* _WHAT TO WORK ON_: Look over the listing below and tally the lines in which the word "into" turns up. Answer with the tally only.

* _MATERIAL TO PROCESS_:

#####

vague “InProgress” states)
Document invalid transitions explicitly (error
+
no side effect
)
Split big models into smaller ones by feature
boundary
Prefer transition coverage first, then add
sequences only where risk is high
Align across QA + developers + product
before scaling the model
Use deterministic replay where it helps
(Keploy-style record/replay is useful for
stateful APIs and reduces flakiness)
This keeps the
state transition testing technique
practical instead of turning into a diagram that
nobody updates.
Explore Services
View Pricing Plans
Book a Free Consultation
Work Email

#####

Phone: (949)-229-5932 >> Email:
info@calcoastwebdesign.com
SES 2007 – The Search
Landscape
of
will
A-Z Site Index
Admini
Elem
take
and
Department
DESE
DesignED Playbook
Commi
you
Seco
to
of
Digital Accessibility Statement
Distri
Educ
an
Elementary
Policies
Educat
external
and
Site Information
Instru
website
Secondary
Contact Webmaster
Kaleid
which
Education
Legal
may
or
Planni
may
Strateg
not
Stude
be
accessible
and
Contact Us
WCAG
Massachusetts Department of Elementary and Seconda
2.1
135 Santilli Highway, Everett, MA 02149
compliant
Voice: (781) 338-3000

#####

* _RESPONSE_: 2